If you have answers, please help by responding to the unanswered posts.

Bruce Palmer

Member
Joined
Jun 12, 2018
Messages
24
Location
USA
Vessel Name
Aqua Vitae
Vessel Make
Seahorse 52 LRC
I actually have a 24V system, but the below is converted to 12V equivalents as that is how many folks and charts think.

Every year I load test my AGM house batteries to see how they are doing.
The resting voltage starts about 13V. This year I put a 13 amp load on for 21 hours, or total draw of about 273 amp/hours. The meter said it was 282 ah, so lets round to 280 ah. At the end of the 21st hour, under load, the voltage was 11.85V (seems a bit low?). After removing the load and letting the batteries rest for 15 minutes voltage revived to 12.15V

There are many State of Charge charts out there so your mileage*may differ, but after much research I've settled on a middle of the road chart that says 12.15V = 60% SOC.* But I also have one that calls out 40% SOC.* It I pick the middle and say I drained my batteries to 50% SOC that would imply that the fully charged battery bank is worth 280/50% or 560AH.* The actual rating is 500AH of batteries.

Anyone see anything wrong with this?

For comparison, here are my notes from last year: Ran 12.5 amps 20 hours, meter says 246 a/hr. After 15 min rest 12.27V = 50% SOC by most charts. This indicates batteries (500 ah rated) in perfect condition. Amazing.

And now for the surprise. These are the original batteries and are 15 years old. Use averages 10 trips per year usually 2 nights on the hook each.

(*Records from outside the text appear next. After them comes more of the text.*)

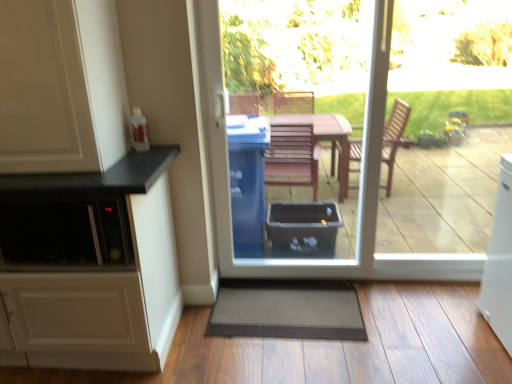 Question: Can gray textured mat at lower center be found inside white matte cabinet at left, which appears as the 2th cabinetry when viewed from the top?

Choices:
 (A) yes
 (B) no

Answer: (B)

Question: Is white matte cabinet at left, which appears as the 2th cabinetry when viewed from the top, completely or partially outside of gray textured mat at lower center?

Choices:
 (A) no
 (B) yes

Answer: (B)

Question: Is white matte cabinet at left, marked as the 1th cabinetry in a bottom-to-top arrangement, at the right side of gray textured mat at lower center?

Choices:
 (A) yes
 (B) no

Answer: (B)

Question: From the image's perspective, is white matte cabinet at left, which appears as the 2th cabinetry when viewed from the top, below gray textured mat at lower center?

Choices:
 (A) yes
 (B) no

Answer: (B)

Question: From a real-world perspective, does white matte cabinet at left, which appears as the 2th cabinetry when viewed from the top, sit lower than gray textured mat at lower center?

Choices:
 (A) yes
 (B) no

Answer: (B)

Question: From the image's perspective, is white matte cabinet at left, marked as the second cabinetry in a bottom-to-top arrangement, above or below transparent plastic bin at center?

Choices:
 (A) above
 (B) below

Answer: (A)

Question: Considering the positions of point (14, 6) and point (470, 276), is point (14, 6) closer or farther from the camera than point (470, 276)?

Choices:
 (A) farther
 (B) closer

Answer: (B)

Question: In the image, is white matte cabinet at left, marked as the second cabinetry in a bottom-to-top arrangement, positioned in front of or behind transparent plastic bin at center?

Choices:
 (A) front
 (B) behind

Answer: (A)

Question: Looking at the image, does white matte cabinet at left, marked as the second cabinetry in a bottom-to-top arrangement, seem bigger or smaller compared to transparent plastic bin at center?

Choices:
 (A) big
 (B) small

Answer: (B)

Question: From a real-world perspective, is transparent plastic bin at center positioned above or below white matte cabinet at left, which appears as the 2th cabinetry when viewed from the top?

Choices:
 (A) below
 (B) above

Answer: (B)

Question: Looking at their shapes, would you say transparent plastic bin at center is wider or thinner than white matte cabinet at left, marked as the 1th cabinetry in a bottom-to-top arrangement?

Choices:
 (A) thin
 (B) wide

Answer: (A)

Question: Relative to white matte cabinet at left, marked as the 1th cabinetry in a bottom-to-top arrangement, is transparent plastic bin at center in front or behind?

Choices:
 (A) front
 (B) behind

Answer: (B)

Question: Considering the relative positions of transparent plastic bin at center and white matte cabinet at left, marked as the 1th cabinetry in a bottom-to-top arrangement, in the image provided, is transparent plastic bin at center to the left or to the right of white matte cabinet at left, marked as the 1th cabinetry in a bottom-to-top arrangement,?

Choices:
 (A) right
 (B) left

Answer: (A)

Question: From a real-world perspective, is transparent plastic bin at center physically located above or below white matte cabinet at left, marked as the second cabinetry in a bottom-to-top arrangement?

Choices:
 (A) above
 (B) below

Answer: (B)

Question: In terms of size, does transparent plastic bin at center appear bigger or smaller than white matte cabinet at left, the 1th cabinetry positioned from the top?

Choices:
 (A) small
 (B) big

Answer: (B)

Comments welcomed. Note: voltage has been checked against several meters.

Thanks - Bruce
 
Bruce,

The amp hour rating varies with the rate of discharge. Take a T105 Trojan rated at 225AH if discharged down to 0 after 100hrs. That equates to a load of 2.5 amps per hour. Based on the data you presented you were discharging the batteries somewhere between the 40 and 50 hour rate. While watts consumed is the same whether it’s a 12v or 24v system halve the voltage and the amps double. I would say a key part of a battery test would be to determine the hour rate of discharge apportioned to each battery in the bank. I have 6 Firefly batteries rated at 116 AH each at 20 hr discharge rate of 5.8 amps. With a typical load of 10 amps when the boat is powered down at night that equates to about 1.7 amps per battery putting me at a rate between 60 and 70 hours. My readings on my shunt indicate my amp hour rating is somewhat higher because of the lower average rate of discharge.

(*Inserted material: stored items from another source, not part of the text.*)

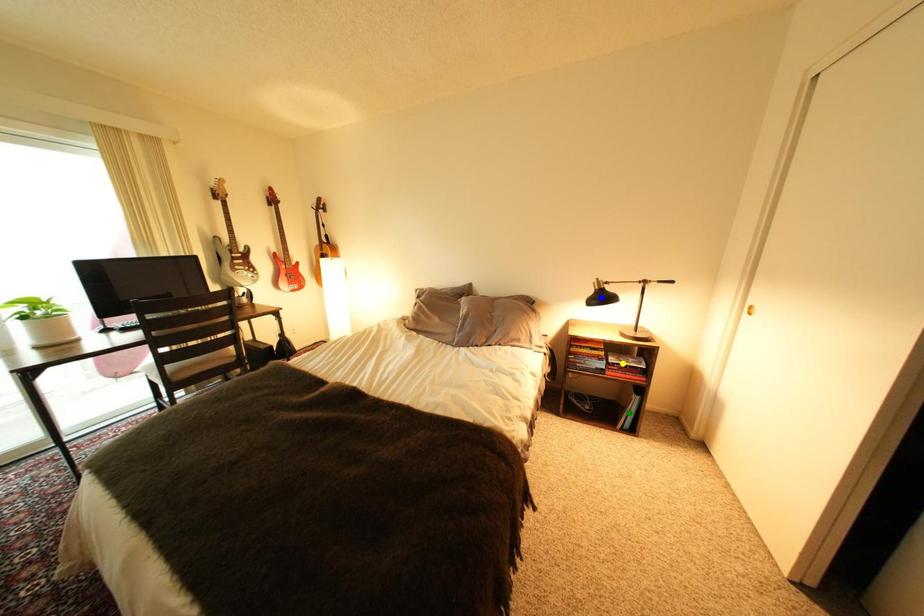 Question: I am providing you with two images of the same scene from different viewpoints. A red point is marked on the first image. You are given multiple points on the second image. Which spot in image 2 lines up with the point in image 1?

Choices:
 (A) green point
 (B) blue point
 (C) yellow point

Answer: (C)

It seems the way you are using your bank portends longer life. I got 9 years out of an AGM bank, only 6 of those were mine. They appeared to be toast after 4 years, but I revived them by removing wire that had the port and starboard banks paralleled 3 ways. I couldn’t make it overnight. After that exercise I got another five years out of an abused bank.

Tom
 
They appeared to be toast after 4 years, but I revived them by removing wire that had the port and starboard banks paralleled 3 ways. I couldn’t make it overnight. After that exercise I got another five years out of an abused bank.

Tom

Can you clarify what you mean and what you feel helped the batteries recover, trying to understand (I do understand paralleling batteries). Thanks ~A
 
Alan,

The three parallel relationships seemed to have created multiple possible discharge paths that caused different discharge rates on each battery depending on the cable length from the load. I would have a battery when isolated show 11.5v after resting, another show12.2, and then a bank of two show 12.4. That would change if we used the inverter. After getting both port and starboard banks only parallel when the battery switch was in the both position, and getting the charger set to 14.4v from 14.2v for bulk and absorption, things improved immediately. I had earlier replaced the alternator as it was only outputting 13.6v while underway.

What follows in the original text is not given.